Go to the line below that has "Dezember 2018", print it and each line after it exactly, and stop after the line that has "2025, Diikuti 2.567 Mahasiswa Baru"; leave out pictures.

Data to process:
-- Opening Marker --

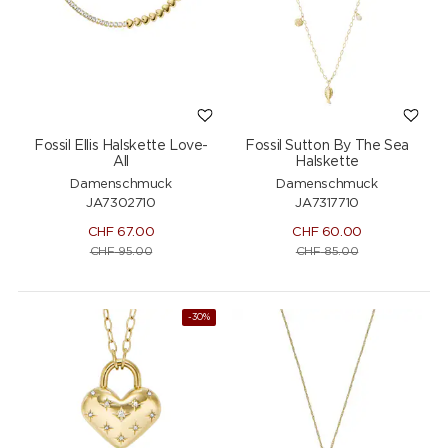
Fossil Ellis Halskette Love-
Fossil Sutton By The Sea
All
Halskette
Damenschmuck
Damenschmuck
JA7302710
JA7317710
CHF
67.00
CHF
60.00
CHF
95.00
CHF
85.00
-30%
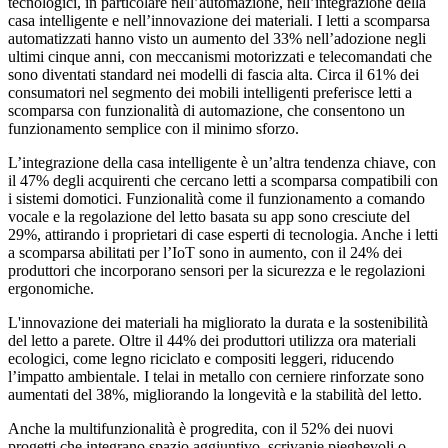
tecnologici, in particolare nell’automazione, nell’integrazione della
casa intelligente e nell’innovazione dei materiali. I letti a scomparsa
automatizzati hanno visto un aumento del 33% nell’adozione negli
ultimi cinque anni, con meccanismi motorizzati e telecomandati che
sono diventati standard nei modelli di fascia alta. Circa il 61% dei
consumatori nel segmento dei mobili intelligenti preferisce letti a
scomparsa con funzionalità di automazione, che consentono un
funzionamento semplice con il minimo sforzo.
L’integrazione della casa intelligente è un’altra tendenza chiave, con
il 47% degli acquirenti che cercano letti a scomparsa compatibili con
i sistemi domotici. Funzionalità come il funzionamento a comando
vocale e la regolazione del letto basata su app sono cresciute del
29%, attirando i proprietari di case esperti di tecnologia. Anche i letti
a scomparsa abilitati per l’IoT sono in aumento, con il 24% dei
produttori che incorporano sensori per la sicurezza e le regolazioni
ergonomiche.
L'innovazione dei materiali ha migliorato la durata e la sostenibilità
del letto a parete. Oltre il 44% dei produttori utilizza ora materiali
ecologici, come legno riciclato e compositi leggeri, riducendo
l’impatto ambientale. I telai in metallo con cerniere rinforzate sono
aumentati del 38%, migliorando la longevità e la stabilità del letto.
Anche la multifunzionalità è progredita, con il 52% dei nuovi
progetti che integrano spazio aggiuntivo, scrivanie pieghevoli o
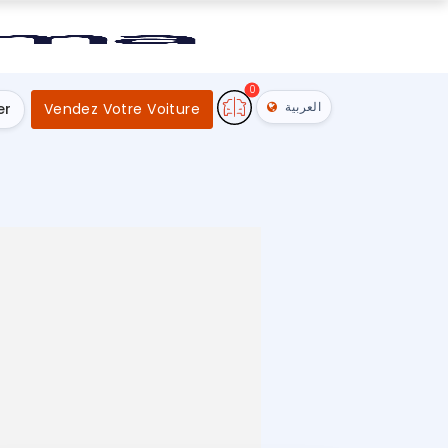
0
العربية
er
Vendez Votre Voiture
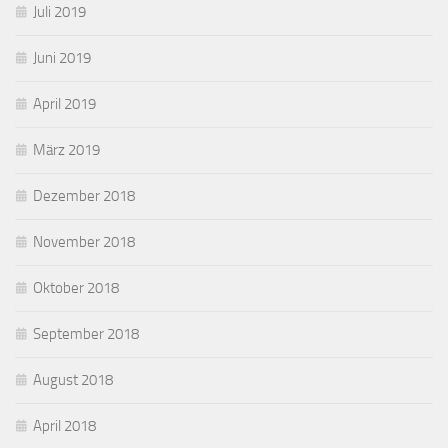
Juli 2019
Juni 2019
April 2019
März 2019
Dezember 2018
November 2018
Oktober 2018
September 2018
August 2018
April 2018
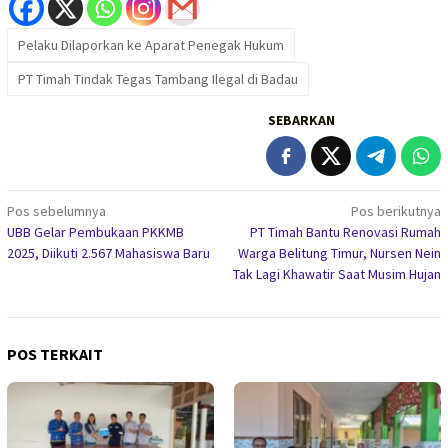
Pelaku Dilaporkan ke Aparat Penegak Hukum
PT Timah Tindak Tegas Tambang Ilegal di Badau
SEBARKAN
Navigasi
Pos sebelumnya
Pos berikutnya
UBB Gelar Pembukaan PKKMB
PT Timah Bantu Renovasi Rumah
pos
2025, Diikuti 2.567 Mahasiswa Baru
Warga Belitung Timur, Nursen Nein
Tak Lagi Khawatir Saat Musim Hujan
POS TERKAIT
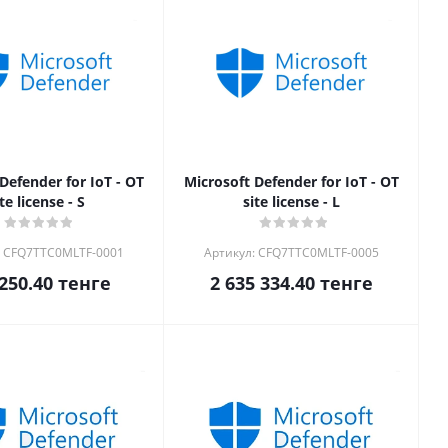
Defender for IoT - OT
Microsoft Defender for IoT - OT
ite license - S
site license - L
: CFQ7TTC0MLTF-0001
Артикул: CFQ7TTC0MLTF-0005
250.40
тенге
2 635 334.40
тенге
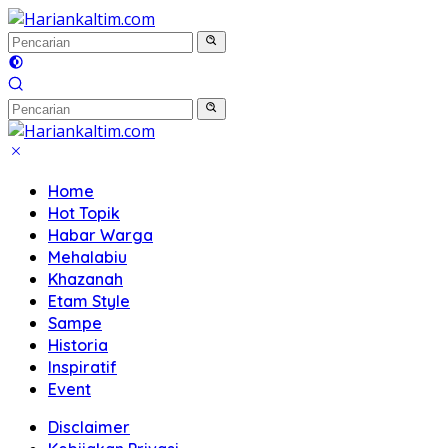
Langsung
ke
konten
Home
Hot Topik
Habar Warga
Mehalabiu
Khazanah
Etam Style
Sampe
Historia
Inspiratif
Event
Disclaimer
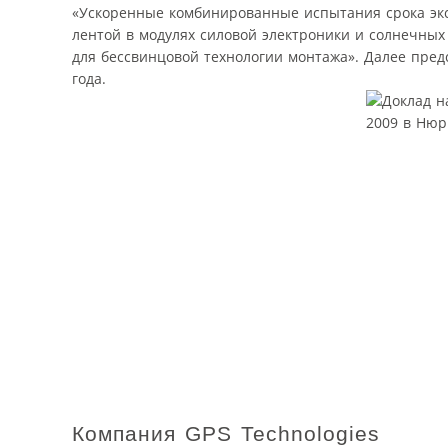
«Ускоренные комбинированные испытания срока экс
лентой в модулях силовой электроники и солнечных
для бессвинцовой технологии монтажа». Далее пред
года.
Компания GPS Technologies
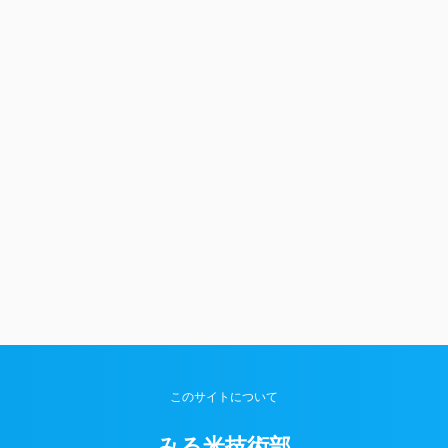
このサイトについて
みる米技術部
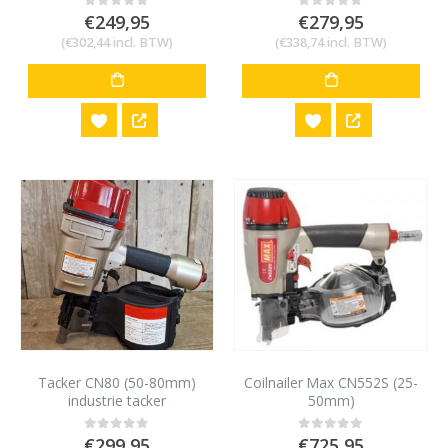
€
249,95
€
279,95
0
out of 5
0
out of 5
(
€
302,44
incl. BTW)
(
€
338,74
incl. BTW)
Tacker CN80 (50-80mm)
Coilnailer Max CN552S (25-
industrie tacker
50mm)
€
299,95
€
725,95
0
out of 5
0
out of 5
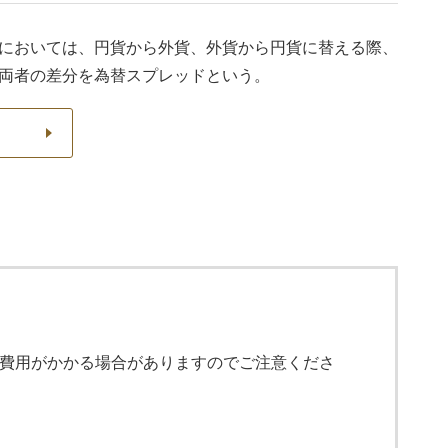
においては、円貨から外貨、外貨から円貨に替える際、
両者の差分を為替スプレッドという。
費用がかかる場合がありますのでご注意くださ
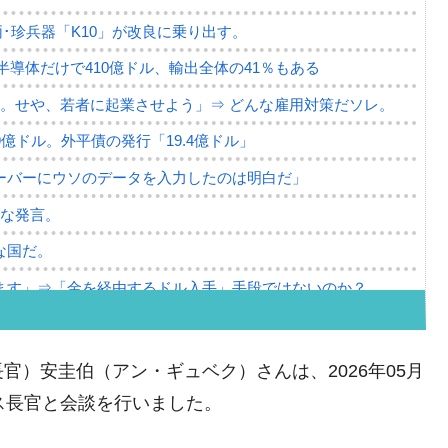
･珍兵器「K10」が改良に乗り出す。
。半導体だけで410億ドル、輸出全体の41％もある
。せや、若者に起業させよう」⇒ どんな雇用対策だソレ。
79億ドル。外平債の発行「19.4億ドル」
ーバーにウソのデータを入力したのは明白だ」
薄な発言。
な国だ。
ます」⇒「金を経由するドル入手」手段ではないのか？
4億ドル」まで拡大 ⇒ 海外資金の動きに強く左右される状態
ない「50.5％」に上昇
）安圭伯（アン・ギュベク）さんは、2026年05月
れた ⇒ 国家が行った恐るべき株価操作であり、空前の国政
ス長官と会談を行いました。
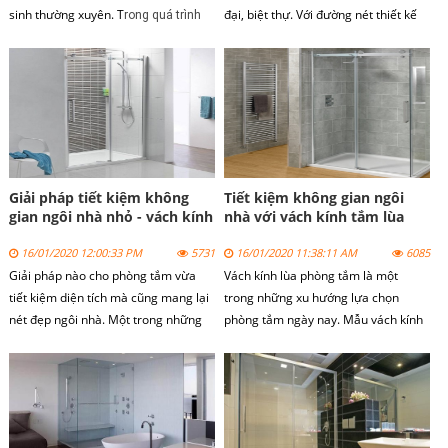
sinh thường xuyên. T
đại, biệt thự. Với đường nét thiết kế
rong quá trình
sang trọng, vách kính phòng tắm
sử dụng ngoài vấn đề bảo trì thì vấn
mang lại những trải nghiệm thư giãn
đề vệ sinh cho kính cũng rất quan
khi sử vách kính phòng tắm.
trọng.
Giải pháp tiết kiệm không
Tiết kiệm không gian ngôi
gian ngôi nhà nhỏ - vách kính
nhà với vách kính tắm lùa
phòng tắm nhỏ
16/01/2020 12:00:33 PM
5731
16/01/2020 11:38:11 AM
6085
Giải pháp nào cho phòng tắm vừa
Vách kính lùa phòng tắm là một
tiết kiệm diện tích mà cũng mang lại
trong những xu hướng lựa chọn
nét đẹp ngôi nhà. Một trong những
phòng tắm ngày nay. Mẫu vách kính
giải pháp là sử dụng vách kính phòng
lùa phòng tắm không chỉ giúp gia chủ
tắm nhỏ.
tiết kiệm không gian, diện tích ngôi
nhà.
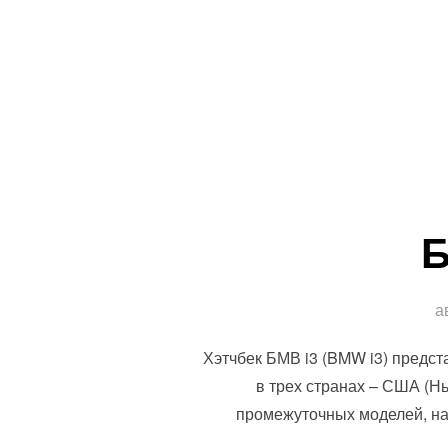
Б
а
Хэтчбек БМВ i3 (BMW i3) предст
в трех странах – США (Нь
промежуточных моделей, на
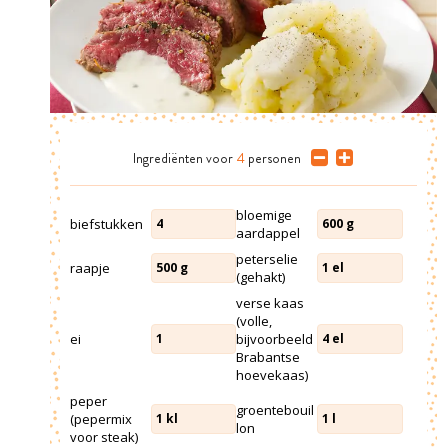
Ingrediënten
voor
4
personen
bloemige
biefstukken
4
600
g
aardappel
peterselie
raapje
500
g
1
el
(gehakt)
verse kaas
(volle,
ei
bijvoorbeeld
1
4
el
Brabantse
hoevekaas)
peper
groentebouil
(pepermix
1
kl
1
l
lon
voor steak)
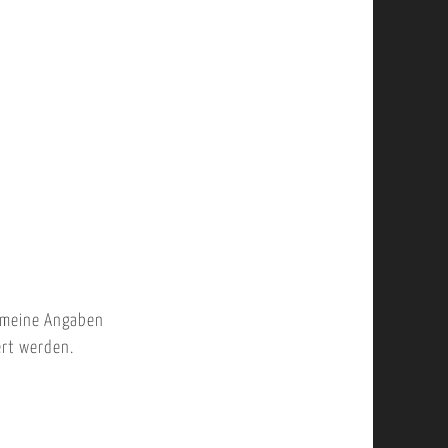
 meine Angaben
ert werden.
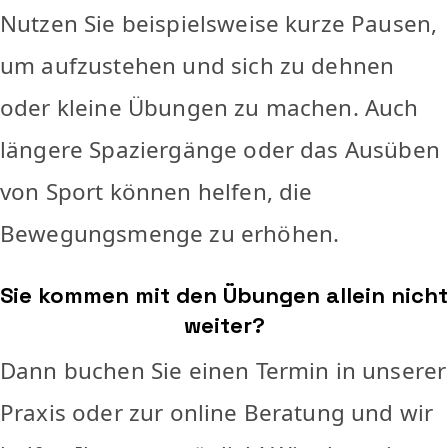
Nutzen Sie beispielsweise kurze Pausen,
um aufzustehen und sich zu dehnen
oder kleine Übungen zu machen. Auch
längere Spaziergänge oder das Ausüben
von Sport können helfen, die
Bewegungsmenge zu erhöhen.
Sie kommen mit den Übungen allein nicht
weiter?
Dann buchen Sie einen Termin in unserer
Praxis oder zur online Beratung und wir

-- Closing Marker --

Solution to the problem:
Dezember 2018
November 2018
Oktober 2018
September 2018
August 2018
April 2018
Pelaku Dilaporkan ke Aparat Penegak Hukum
PT Timah Tindak Tegas Tambang Ilegal di Badau
SEBARKAN
Navigasi
Pos sebelumnya
Pos berikutnya
UBB Gelar Pembukaan PKKMB
PT Timah Bantu Renovasi Rumah
pos
2025, Diikuti 2.567 Mahasiswa Baru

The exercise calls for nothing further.